“What on earth——?” Jim began.
The green cloud seemed to hesitate. Then the wind freshened a little, and it suddenly blew forward across No-Man’s Land, growing denser as it came. Before it, the sparrows fled suddenly, darting to the upper air with shrill chirpings of alarm. But one bird, taken unawares, beat his wings wildly for a moment, flying forward. Then he pitched downwards and the cloud rolled over him.
“What is it?” uttered Wally.
Before the parapet of the British trench ahead of them the cloud stood for a moment, and then toppled bodily into the trench. It fell as water falls like a heavy thing. From its green depths came hoarse shouts, and rifles suddenly went off in an irregular fusillade. Then the cloud rolled over, leaving the trench full of vapour, and stole towards the second British line.

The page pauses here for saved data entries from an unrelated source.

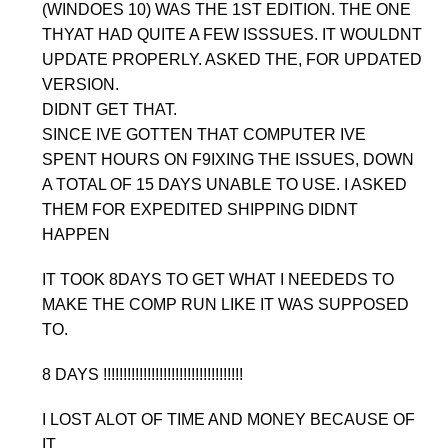
(WINDOES 10) WAS THE 1ST EDITION. THE ONE
THYAT HAD QUITE A FEW ISSSUES. IT WOULDNT
UPDATE PROPERLY. ASKED THE, FOR UPDATED
VERSION.
DIDNT GET THAT.
SINCE IVE GOTTEN THAT COMPUTER IVE
SPENT HOURS ON F9IXING THE ISSUES, DOWN
A TOTAL OF 15 DAYS UNABLE TO USE. I ASKED
THEM FOR EXPEDITED SHIPPING DIDNT
HAPPEN
IT TOOK 8DAYS TO GET WHAT I NEEDEDS TO
MAKE THE COMP RUN LIKE IT WAS SUPPOSED
TO.
8 DAYS !!!!!!!!!!!!!!!!!!!!!!!!!!!!!!!!!!!
I LOST ALOT OF TIME AND MONEY BECAUSE OF
IT.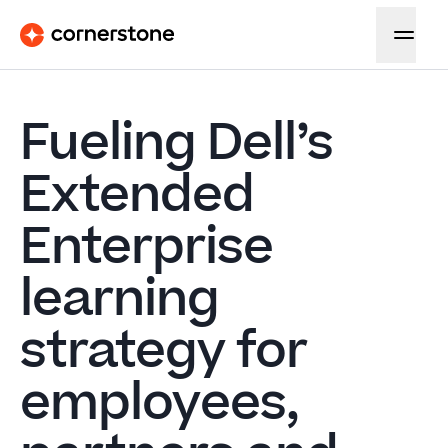
Fueling Dell’s
Extended
Enterprise
learning
strategy for
employees,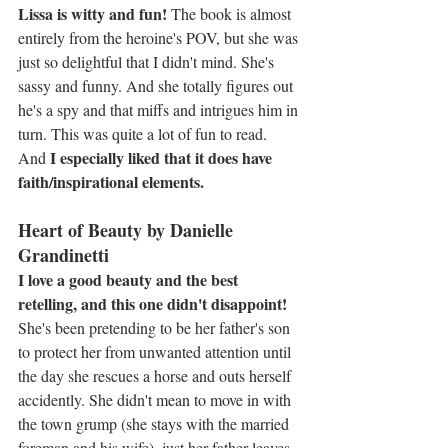
Lissa is witty and fun! 
The book is almost 
entirely from the heroine's POV, but she was 
just so delightful that I didn't mind. She's 
sassy and funny. And she totally figures out 
he's a spy and that miffs and intrigues him in 
turn. This was quite a lot of fun to read. 
I especially liked that it does have 
And 
faith/inspirational elements.
Heart of Beauty by Danielle 
Grandinetti
I love a good beauty and the best 
retelling, and this one didn't disappoint!
She's been pretending to be her father's son 
to protect her from unwanted attention until 
the day she rescues a horse and outs herself 
accidently. She didn't mean to move in with 
the town grump (she stays with the married 
foreman and his wife), just her father leaves 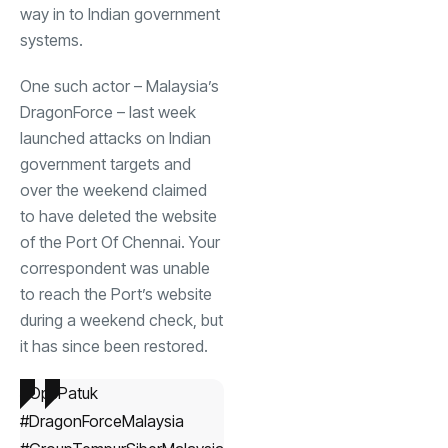
way in to Indian government
systems.
One such actor – Malaysia’s
DragonForce – last week
launched
attacks on Indian
government targets and
over the weekend
claimed
to have deleted the website
of the Port Of Chennai. Your
correspondent was unable
to reach the Port’s website
during a weekend check, but
it has since been restored.
#OpsPatuk
#DragonForceMalaysia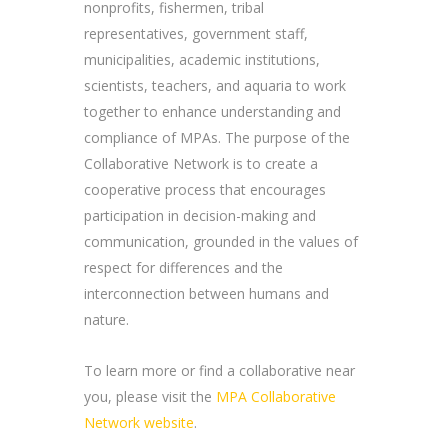
nonprofits, fishermen, tribal
representatives, government staff,
municipalities, academic institutions,
scientists, teachers, and aquaria to work
together to enhance understanding and
compliance of MPAs. The purpose of the
Collaborative Network is to create a
cooperative process that encourages
participation in decision-making and
communication, grounded in the values of
respect for differences and the
interconnection between humans and
nature.
To learn more or find a collaborative near
you, please visit the
MPA Collaborative
Network website
.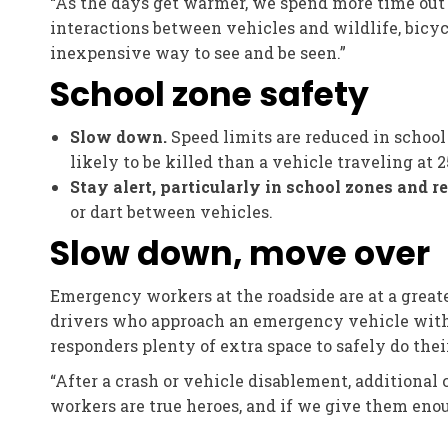
“As the days get warmer, we spend more time out 
interactions between vehicles and wildlife, bicyc
inexpensive way to see and be seen.”
School zone safety
Slow down.
Speed limits are reduced in school
likely to be killed than a vehicle traveling at 
Stay alert, particularly in school zones and 
or dart between vehicles.
Slow down, move over
Emergency workers at the roadside are at a greate
drivers who approach an emergency vehicle with fl
responders plenty of extra space to safely do their
“After a crash or vehicle disablement, additional
workers are true heroes, and if we give them enou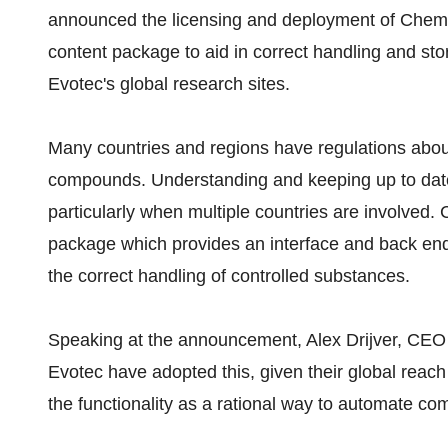
announced the licensing and deployment of Che
content package to aid in correct handling and s
Evotec's global research sites.
Many countries and regions have regulations abo
compounds. Understanding and keeping up to date w
particularly when multiple countries are involved
package which provides an interface and back end i
the correct handling of controlled substances.
Speaking at the announcement, Alex Drijver, C
Evotec have adopted this, given their global reac
the functionality as a rational way to automate com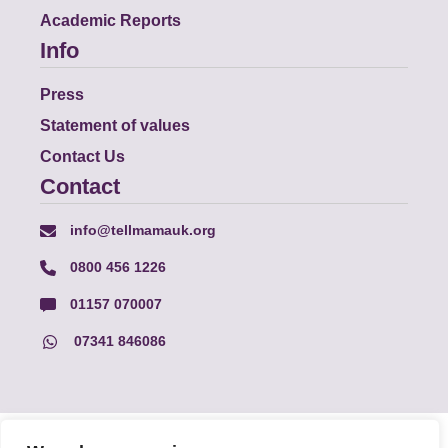
Academic Reports
Info
Press
Statement of values
Contact Us
Contact
info@tellmamauk.org
0800 456 1226
01157 070007
07341 846086
© Faith Matters all rights reserved, © Tell MAMA UK all rights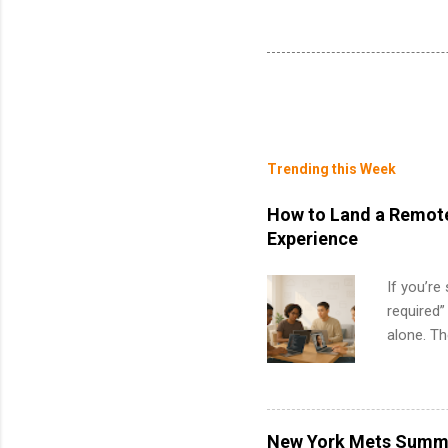
Trending this Week
How to Land a Remote
Experience
If you’re
required”
alone. T
with no f
can code,
what to p
remote S
New York Mets Summe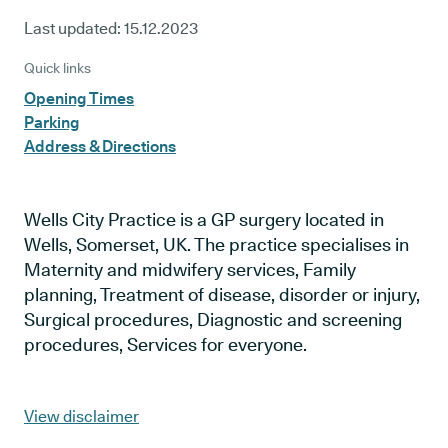
Last updated:
15.12.2023
Quick links
Opening Times
Parking
Address & Directions
Wells City Practice is a GP surgery located in
Wells, Somerset, UK. The practice specialises in
Maternity and midwifery services, Family
planning, Treatment of disease, disorder or injury,
Surgical procedures, Diagnostic and screening
procedures, Services for everyone.
View disclaimer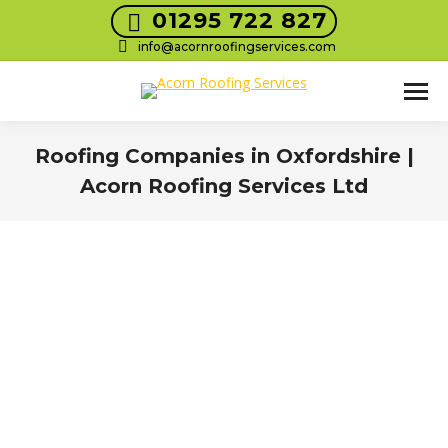
01295 722 827
info@acornroofingservices.com
Roofing Companies in Oxfordshire |
Acorn Roofing Services Ltd
You are here: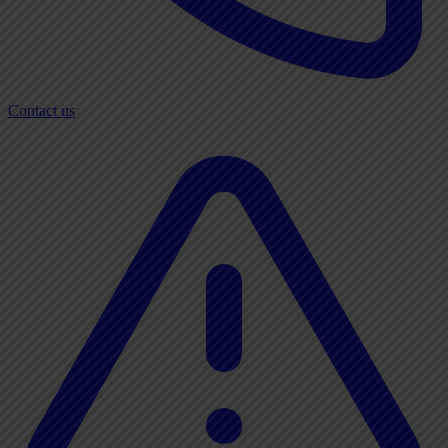
Contact us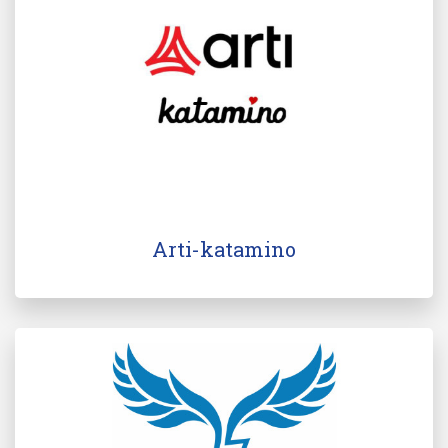
Arti-katamino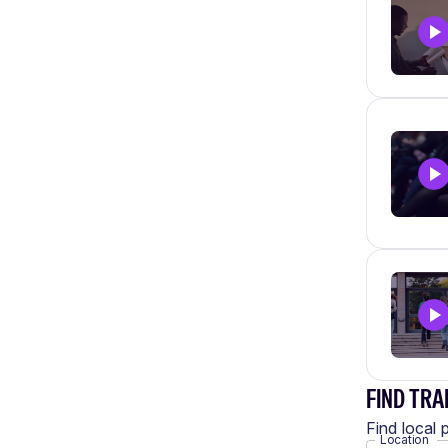
FIND TRA
Find local 
Location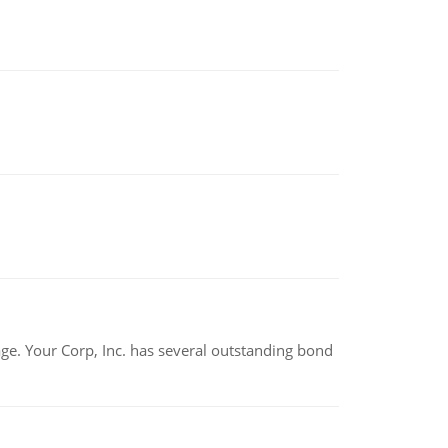
tage. Your Corp, Inc. has several outstanding bond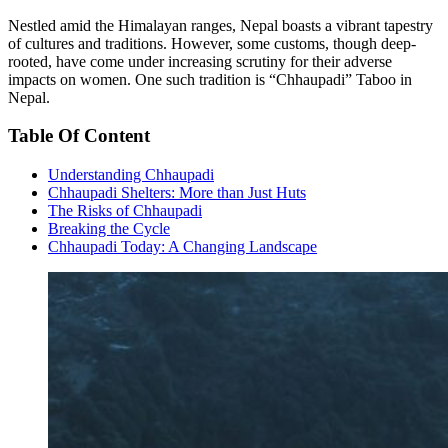
Nestled amid the Himalayan ranges, Nepal boasts a vibrant tapestry
of cultures and traditions. However, some customs, though deep-
rooted, have come under increasing scrutiny for their adverse
impacts on women. One such tradition is “Chhaupadi” Taboo in
Nepal.
Table Of Content
Understanding Chhaupadi
Chhaupadi Shelters: More than Just Huts
The Risks of Chhaupadi
Breaking the Cycle
Chhaupadi Today: A Changing Landscape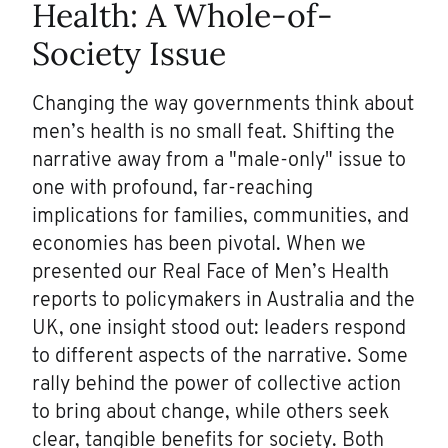
Health: A Whole-of-
Society Issue
Changing the way governments think about
men’s health is no small feat. Shifting the
narrative away from a "male-only" issue to
one with profound, far-reaching
implications for families, communities, and
economies has been pivotal. When we
presented our Real Face of Men’s Health
reports to policymakers in Australia and the
UK, one insight stood out: leaders respond
to different aspects of the narrative. Some
rally behind the power of collective action
to bring about change, while others seek
clear, tangible benefits for society. Both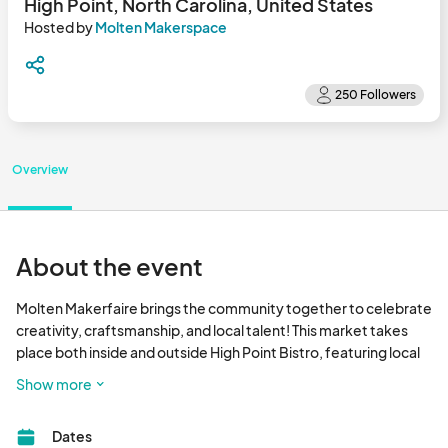
High Point, North Carolina, United States
Hosted by
Molten Makerspace
Overview
About the event
Molten Makerfaire brings the community together to celebrate 
creativity, craftsmanship, and local talent! This market takes 
place both inside and outside High Point Bistro, featuring local 
makers, artists, and small businesses. Enjoy a day filled with 
Show more
handmade goods, live demos, and community connection. 

Dates
Join us every Monday from 1–8 PM, and every third Sunday from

A great cry came ringing down the trench.
“Gas! It’s their filthy gas!”
It was a new thing, and no one was prepared for it. Across the Channel, England was shuddering over the first reports of the asphyxiating gas attacks, and the women of England were working night and day at the first half-million respirators to be sent out to the troops. But to the men in the trenches there had come only vague rumours of what the French and Canadians had suffered: and they had been slow to believe. It was not easy to realize, unseeing, the full horror of that most malignant device with which Science had blackened War. A few of the officers had respirators—dry, and comparatively useless. The men were utterly unprotected. Like sheep waiting for the slaughter they stood rigidly at attention, waiting for the evil green cloud that blew towards them, already poisoning the clean air with its noxious fumes.
“Tie your handkerchiefs round your mouths and nostrils!” Jim Linton shouted. “Quick, Wally!”
He caught at the younger boy’s handkerchief and knotted it swiftly. The corporal shook his head.
“Most of ’em ain’t got no ’ankerchers, sir,” he said grimly. “They will clean their rifles with ’em.”